15. Do not... have a conversation that goes like this: "Darling, how are you? I was so worried! I saw your note saying you were off sick and didn't want calls, I hope you're feeling better?...Oh, I'm sorry - you need more time? Well, at least it's sunny, and oh, by the way, we've got a concert on Thursday, if you fancied coming along - not to review it, of course, purely for a nice evening out...our soprano is really amazing, she has a fantastic story to tell about how she sang Isolde the night her dog died...but I only called to see how you were...." (Yeah, right...). If a journalist ever claims to be off sick, they mean it. Most of us are freelance and can't afford to take 'sickies'. And if we say "please don't call for three weeks," we won't like it if you do.

16. Do not...fail to address someone by name, or fail to say 'please'. Old-fashioned? Yes, but there's a reason people used to do these things. "People give concert: consider feature or review" goes straight to SPAM because it's no way to accost a hack in her own home.

17. Do not...take anyone or anything for granted, and do not regard yourself as entitled to anything at any time. (Actually, this applies to all of us, no matter our profession. A principle for living.)

18. Do not...be indiscreet. If you slept with anyone in order to get that concert, make sure nobody ever finds out (eg, check that he doesn't buy all his girlfriends the same hat; and make sure you hide his Christmas cards). If you are indiscreet you might indeed end up with coverage. The wrong kind of coverage. Possibly in the wrong kind of newspaper.

19. Do not... offer press tickets to someone who lives in another country unless you're also willing to pay their travel and accommodation. Otherwise, see point #10. in yesterday's post.

20. Do not... send impersonal notes saying "I'd be grateful for any publicity for the attached...". Of course you would be. So would everyone else who's trying to publicise their stuff. You're asking for free help, remember. If you're that grateful, buy an advert. And don't be surprised if someone rings you up wanting to sell you one.

21. Do not...misuse social networking. Facebook, Twitter, etc are great for spreading the word about what you're doing, making new friends, staying in touch etc - but they're not appropriate for direct personal approaches re coverage. Don't be surprised if jaunty tweets saying "hey! revu mi konzert 2nite" get short shrift.

22. Do not...betray the fact that you know sod-all about the music you're trying to sell. Did I ever tell you about the 1980s record company exec - newly employed, from a background in an unrelated industry - who'd suddenly learned Tchaikovsky was gay and started talking to a roomful of hard-bitten, traditionally-minded music critics about how he was 'developing some Tchaikovsky concepts'?

23. Do not...write furious letters if you get coverage and it's bad. Shit happens. And it happens to everyone at some point. Once a review is out, it's out and unless it contains actual libel (contentious point, that) there's not a lot you can do about it. Thing is, probably nobody will remember it in any case, assuming they even saw it. Get your revenge by doing something utterly marvellous next time. Remember, once your brilliant career is well established worldwide, that reviewer will look really stupid.

24. Do not...underestimate the role played in all this by plain - old - good - luck.

Now, here's what Fred, Ginger & Jerome Kern say...
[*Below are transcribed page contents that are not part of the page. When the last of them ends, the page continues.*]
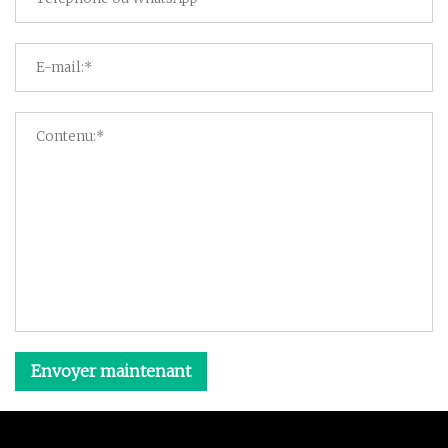
Envoyer maintenant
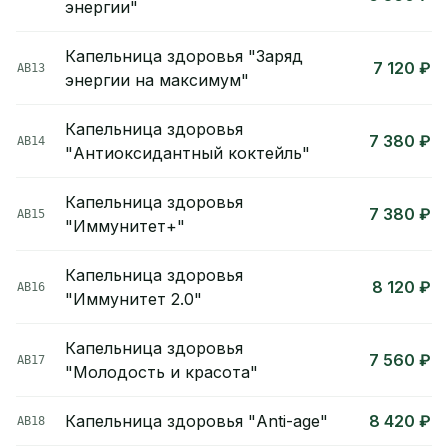
энергии"
Капельница здоровья "Заряд
7 120 ₽
АВ13
энергии на максимум"
Капельница здоровья
7 380 ₽
АВ14
"Антиоксидантный коктейль"
Капельница здоровья
7 380 ₽
АВ15
"Иммунитет+"
Капельница здоровья
8 120 ₽
АВ16
"Иммунитет 2.0"
Капельница здоровья
7 560 ₽
АВ17
"Молодость и красота"
Капельница здоровья "Anti-age"
8 420 ₽
АВ18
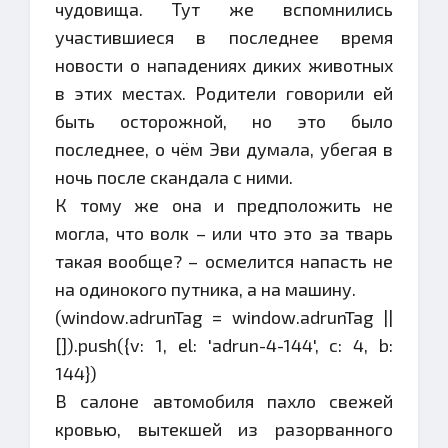
чудовища. Тут же вспомнились
участившиеся в последнее время
новости о нападениях диких животных
в этих местах. Родители говорили ей
быть осторожной, но это было
последнее, о чём Эви думала, убегая в
ночь после скандала с ними.
К тому же она и предположить не
могла, что волк – или что это за тварь
такая вообще? – осмелится напасть не
на одинокого путника, а на машину.
(window.adrunTag = window.adrunTag ||
[]).push({v: 1, el: 'adrun-4-144', c: 4, b:
144})
В салоне автомобиля пахло свежей
кровью, вытекшей из разорванного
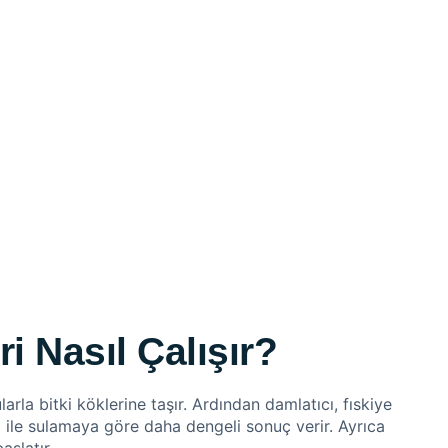
 Nasıl Çalışır?
rla bitki köklerine taşır. Ardından damlatıcı, fıskiye
l ile sulamaya göre daha dengeli sonuç verir. Ayrıca
aşlatır.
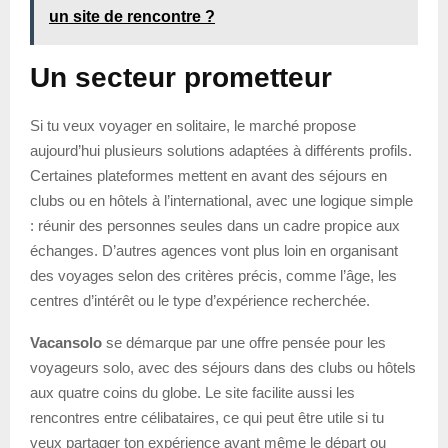
un site de rencontre ?
Un secteur prometteur
Si tu veux voyager en solitaire, le marché propose
aujourd’hui plusieurs solutions adaptées à différents profils.
Certaines plateformes mettent en avant des séjours en
clubs ou en hôtels à l’international, avec une logique simple
: réunir des personnes seules dans un cadre propice aux
échanges. D’autres agences vont plus loin en organisant
des voyages selon des critères précis, comme l’âge, les
centres d’intérêt ou le type d’expérience recherchée.
Vacansolo
se démarque par une offre pensée pour les
voyageurs solo, avec des séjours dans des clubs ou hôtels
aux quatre coins du globe. Le site facilite aussi les
rencontres entre célibataires, ce qui peut être utile si tu
veux partager ton expérience avant même le départ ou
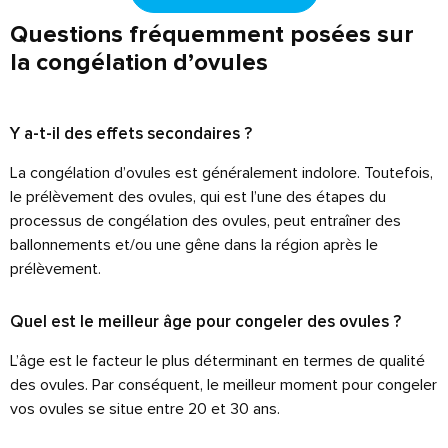
Questions fréquemment posées sur
la congélation d’ovules
Y a-t-il des effets secondaires ?
La congélation d’ovules est généralement indolore. Toutefois,
le prélèvement des ovules, qui est l’une des étapes du
processus de congélation des ovules, peut entraîner des
ballonnements et/ou une gêne dans la région après le
prélèvement.
Quel est le meilleur âge pour congeler des ovules ?
L’âge est le facteur le plus déterminant en termes de qualité
des ovules. Par conséquent, le meilleur moment pour congeler
vos ovules se situe entre 20 et 30 ans.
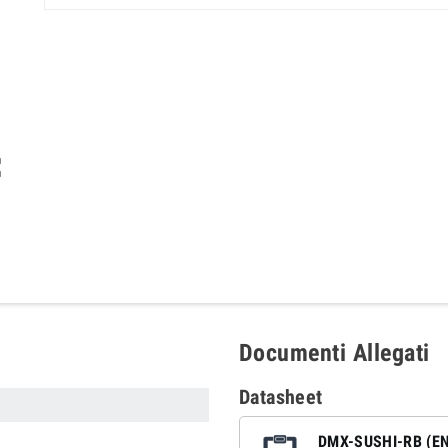

Documenti Allegati
Datasheet
DMX-SUSHI-RB (E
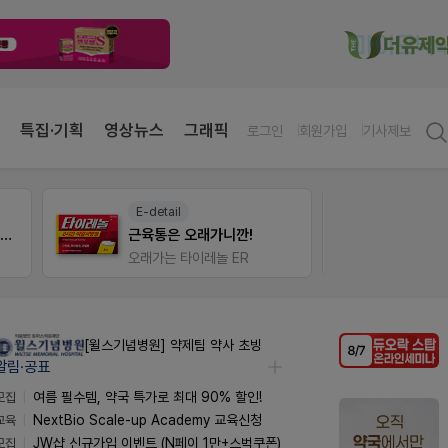
특집·기획
영상뉴스
그래픽
로그인
회원가입
기사제보
E-detail
약사 
약국 첫 채용공고 0원+'한번 더' 무료 연장
근육통은 오래가니깐!
편한가
오래가는 타이레놀 ER
[윌스기념병원] 약제팀 약사 초빙
알림·공표
모집
여름 필수템, 약국 특가로 최대 90% 할인!
교육
NextBio Scale-up Academy 교육신청
모집
JW샵 신규가입 이벤트 (N페이 1만+스벅쿠폰)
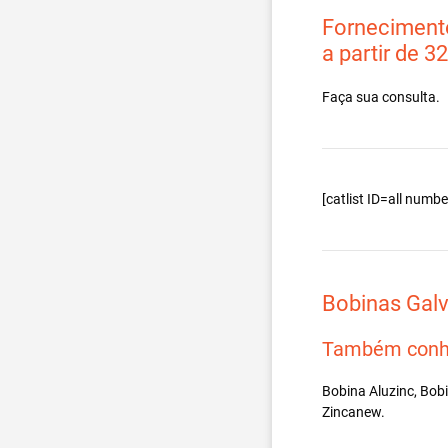
Fornecimento
a partir de 3
Faça sua consulta.
[catlist ID=all num
Bobinas Gal
Também conh
Bobina Aluzinc, Bob
Zincanew.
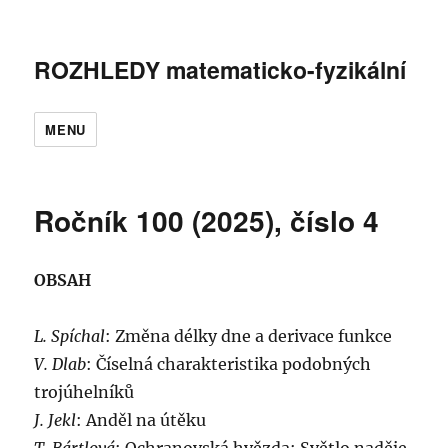
ROZHLEDY matematicko-fyzikální
MENU
Ročník 100 (2025), číslo 4
OBSAH
L. Spíchal
: Změna délky dne a derivace funkce
V. Dlab
: Číselná charakteristika podobných
trojúhelníků
J. Jekl
: Anděl na útěku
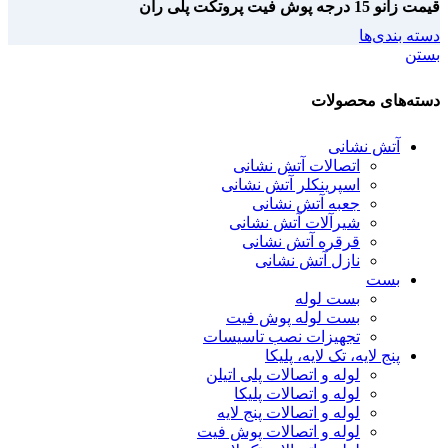
قیمت زانو 15 درجه پوش فیت پروتکت پلی ران
دسته بندی‌ها
بستن
دسته‌های محصولات
آتش نشانی
اتصالات آتش نشانی
اسپرینکلر آتش نشانی
جعبه آتش نشانی
شیرآلات آتش نشانی
قرقره آتش نشانی
نازل آتش نشانی
بست
بست لوله
بست لوله پوش فیت
تجهیزات نصب تاسیسات
پنج لایه، تک لایه، پلیکا
لوله و اتصالات پلی اتیلن
لوله و اتصالات پلیکا
لوله و اتصالات پنج لایه
لوله و اتصالات پوش فیت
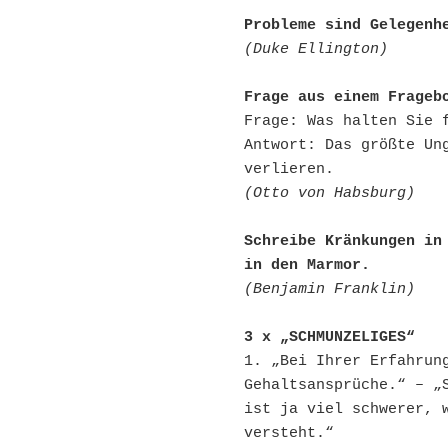
Probleme sind Gelegenh
(Duke Ellington)
Frage aus einem Frageb
Frage: Was halten Sie f
Antwort: Das größte Ung
(Otto von Habsburg)
Schreibe Kränkungen in 
in den Marmor.
(Benjamin Franklin) 
3 x „SCHMUNZELIGES“
1. „Bei Ihrer Erfahrung
Gehaltsansprüche.“ – „S
ist ja viel schwerer, w
versteht.“
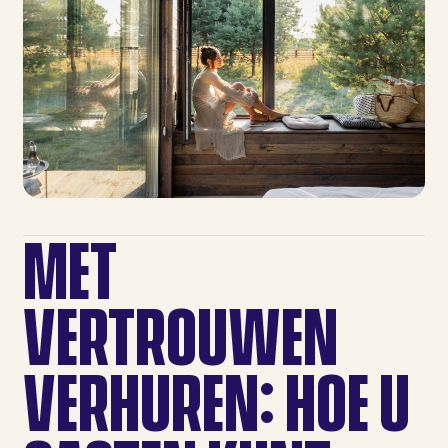
MET
VERTROUWEN
VERHUREN: HOE U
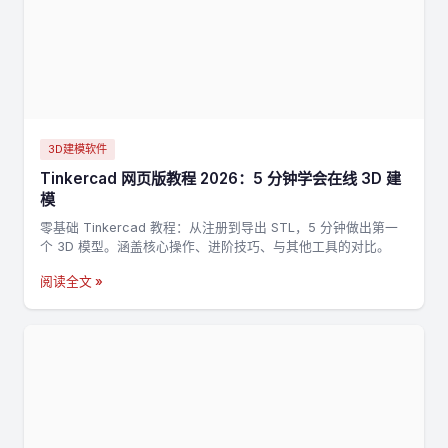
3D建模软件
Tinkercad 网页版教程 2026：5 分钟学会在线 3D 建
模
零基础 Tinkercad 教程：从注册到导出 STL，5 分钟做出第一
个 3D 模型。涵盖核心操作、进阶技巧、与其他工具的对比。
阅读全文 »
...and look how they end up:





Thursday, April 21, 2011

How NOT to get coverage for your concert, part 1

Musicians often write to me asking "how to get coverage" for their concerts. After however-many-years in the music business, even if I can't suggest a foolproof way to do certain things, I sure as hell know a thing or two about how not to do them. So here, in two parts of 12 each, are the top 24 ways NOT to get your concert covered in the media. I'm providing this information because, dear musicians, I love you, I want to help you and it is all for your own good...

1. Do not... send out no invitations, no press releases, no social media, no posters, no advertising. You think that if you build it, they will come? Not if you don't tell them about it, they won't.

2. Do not... send out invitations, press releases, et al, four days in advance telling everyone to 'save the date'. Chances are they'll be booked up. You need to save your own date. So get on the case at least two months ahead.

3. Do not... phone a list of journalists and say "Who do you write for?" Do your research. It's easy - all you need is internet access...

4. Do not...email your press releases as file attachments. Always, always paste them into the main body of the message. If your targets see only "People Give Concert, please read attached", nine out of ten will move straight on to the next of their 700 messages without reading anything at all.

5. Do not... aggressively badger editors about what a staggeringly wonderful opportunity they are missing by not reviewing your concert/interviewing you. They are offered approximately 6009 similar staggeringly wonderful opportunities every day.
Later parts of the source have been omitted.